Wednesday, September 12, 2012
We don't know.
So we decided to ask the Maryland State Board of Education.
Did the September 11, 2012, vote of the Montgomery County Board of Education to enter into 4 different transactions for a total of $14,541,477 without Requests for Proposals (RFPs), bids, or even contracts comply with Maryland procurement law?
We filed the following appeal on September 11, 2012.
September 11, 2012
Maryland State Board of Education
200 West Baltimore Street
Baltimore, Maryland 21201
Re: Appeal of Montgomery County Board of Education Decision
Dear Members of the State Board of Education:
This letter appeals the September 11, 2012, decision of the Montgomery County Board of Education (Local Board) to approve Consent Agenda Item 4.4.1 of that date. (See Attachment A: Consent Agenda Item 4.4.1) This appeal is filed pursuant to Maryland law and regulations. This appeal is made by Janis Zink Sartucci, Agnes Jones Trower, and Louis Wilen (Appellants) to the Maryland State Board of Education (State Board). The appellants are Maryland state and Montgomery County residents.
The Maryland State Board of Education (State Board) can substitute its judgment for that of the Local Board because the Local Board’s action in approving Resolution 4.4.1 on September 11, 2012, was arbitrary, unreasonable, and illegal. The Local Board’s vote was contrary to sound educational policy and violated Maryland State law and Local Board Policy. A reasonable mind could not have reasonably reached the decision reached by the Local Board.
On September 11, 2012, the Local Board approved resolution 4.4.1 to spend $14.5 million dollars on four separate transactions without issuing Request for Proposals, without taking bids, and without obtaining contracts.
The Local Board action was for two purchases; $8,949,719 for 2,000 Promethean brand Interactive White Boards, and $5,591,758 for Cisco wireless networking; and, for financing with Dell Financial Services, LLC and Banc of America. In all, this Local Board action initiated four separate transactions without any Requests for Proposals, bids or contracts. Local Board failed to follow any of the requirements of Maryland procurement laws and regulations with regard to these four transactions. Local Board Resolution 4.4.1 of September 11, 2012 is in direct violation of Maryland State Procurement law.

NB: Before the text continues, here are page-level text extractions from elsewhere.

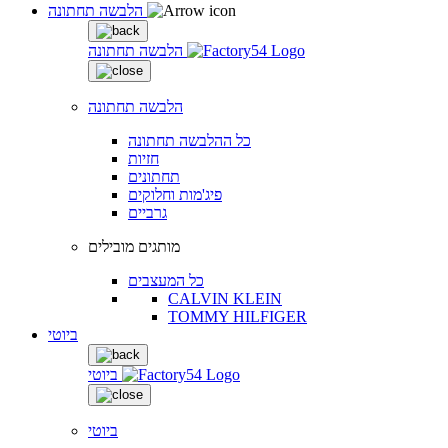
הלבשה תחתונה
הלבשה תחתונה
הלבשה תחתונה
כל ההלבשה תחתונה
חזיות
תחתונים
פיג'מות וחלוקים
גרביים
מותגים מובילים
כל המעצבים
CALVIN KLEIN
TOMMY HILFIGER
ביוטי
ביוטי
ביוטי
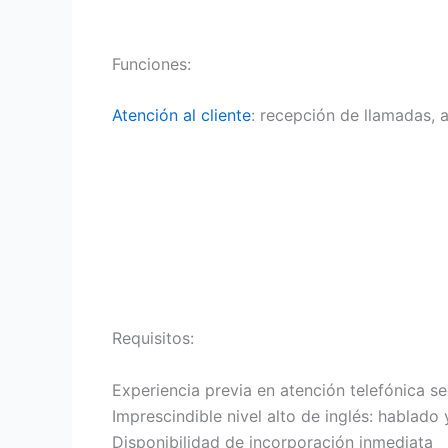
Funciones:
Atención al cliente
: recepción de llamadas, 
Requisitos:
Experiencia previa en atención telefónica s
Imprescindible nivel alto de inglés: hablado 
Disponibilidad de incorporación inmediata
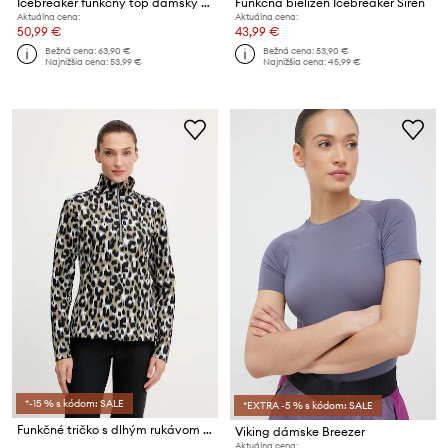
Icebreaker funkčný top dámsky vlnený Siren
Funkčná bielizeň Icebreaker Siren
Aktuálna cena:
Aktuálna cena:
50,99 €
43,99 €
Bežná cena:
63,90 €
Bežná cena:
53,90 €
Najnižšia cena:
53,99 €
Najnižšia cena:
45,99 €
*-15 % s kódom: SALE
*EXTRA -5 % s kódom: SALE
Funkčné tričko s dlhým rukávom Fusalp Orion Leopard
Viking dámske Breezer
Aktuálna cena:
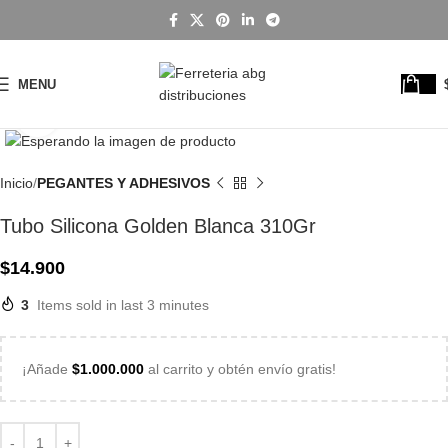
MENU
Click to enlarge
Inicio
PEGANTES Y ADHESIVOS
Tubo Silicona Golden Blanca 310Gr
$
14.900
3
Items sold in last 3 minutes
¡Añade
$
1.000.000
al carrito y obtén envío gratis!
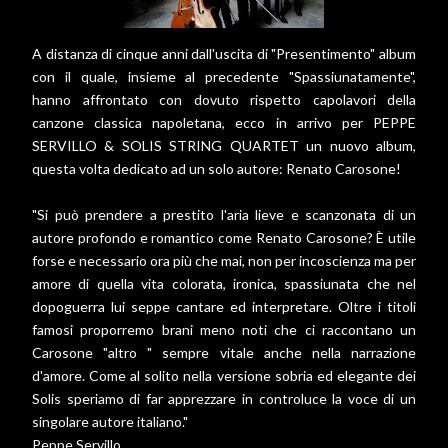
A distanza di cinque anni dall'uscita di "Presentimento" album
con il quale, insieme al precedente "Spassiunatamente",
hanno affrontato con dovuto rispetto capolavori della
canzone classica napoletana, ecco in arrivo per PEPPE
SERVILLO & SOLIS STRING QUARTET un nuovo album,
questa volta dedicato ad un solo autore: Renato Carosone!
"Si può prendere a prestito l'aria lieve e scanzonata di un
autore profondo e romantico come Renato Carosone? È utile
forse e necessario ora più che mai, non per incoscienza ma per
amore di quella vita colorata, ironica, spassiunata che nel
dopoguerra lui seppe cantare ed interpretare. Oltre i titoli
famosi proporremo brani meno noti che ci raccontano un
Carosone "altro " sempre vitale anche nella narrazione
d'amore. Come al solito nella versione sobria ed elegante dei
Solis speriamo di far apprezzare in controluce la voce di un
singolare autore italiano."
Peppe Servillo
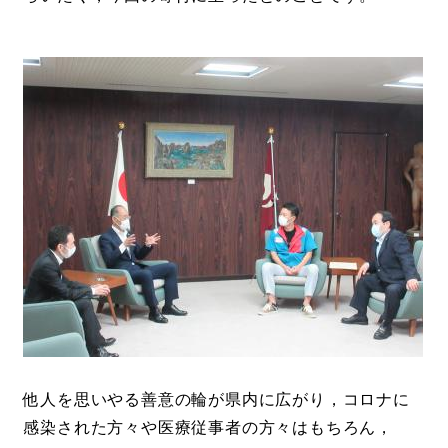
他人を思いやる善意の輪が県内に広がり，コロナに
感染された方々や医療従事者の方々はもちろん，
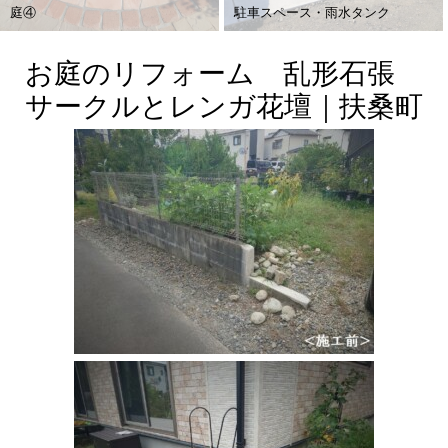
庭④
駐車スペース・雨水タンク
お庭のリフォーム 乱形石張
サークルとレンガ花壇｜扶桑町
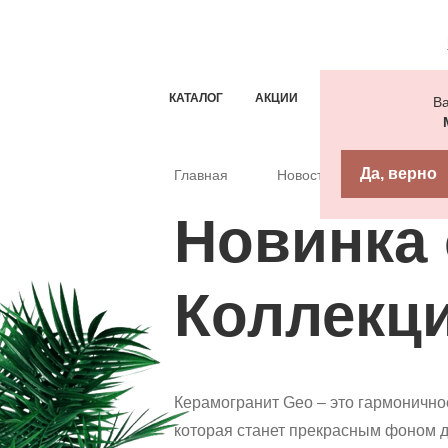
КАТАЛОГ
АКЦИИ
ТИПОВЫЕ РЕШЕН
Ва
Да, верно
Главная
Новости
Новинки
Новинка о
Коллекц
Керамогранит Geo – это гармоничное
которая станет прекрасным фоном д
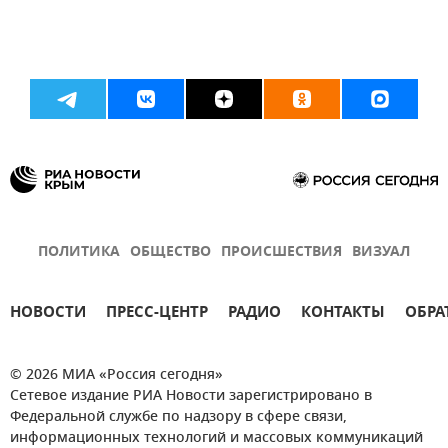
ПОЛИТИКА
ОБЩЕСТВО
ПРОИСШЕСТВИЯ
ВИЗУАЛ
НОВОСТИ
ПРЕСС-ЦЕНТР
РАДИО
КОНТАКТЫ
ОБРА
© 2026 МИА «Россия сегодня»
Сетевое издание РИА Новости зарегистрировано в
Федеральной службе по надзору в сфере связи,
информационных технологий и массовых коммуникаций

Maryland State Procurement
Maryland State Procurement law (Title 21) Polices and Purposes are contained in 21.01.01.03 of the Code of Maryland. Local Board’s action violated the principal policies and purposes of these regulations by not following Maryland State procurement law. The Policies and Purposes of Maryland procurement law are:
.03 Policies and Purposes.
The principal policies and purposes of these regulations are to:
A. Provide for increased public confidence in the procedures followed in public procurement;
B. Ensure the fair and equitable treatment of all persons who deal with the procurement system of this State;
C. Simplify, clarify, and modernize the regulations governing procurement by this State;
D. Permit the continued development of procurement regulations, policies, and practices;
E. Provide increased economy in State procurement activities and to maximize to the fullest extent the purchasing power of the State;
F. Provide safeguards for the maintenance of a procurement system of quality and integrity;
G. Foster effective broad-based competition through support of the free enterprise system; and
H. Promote development of uniform procurement procedures to the extent possible.
Local Board Policy
Resolution 4.4.1 passed by Local Board on September 11, 2012, was introduced and voted on in one meeting in violation of Local Board’s policy on new business. Local Board did not vote to waive this policy.
Local Board Handbook Page 21
4. A new business item shall lie on the table until the next business meeting before being voted upon by the Board. This provision may be waived without notice if all members are present and there is unanimous agreement.
We ask that the September 11, 2012, vote of the Local Board be overturned, and that the Local Board be directed to put these two purchases and two financing agreements out for competitive bids in compliance with Maryland law.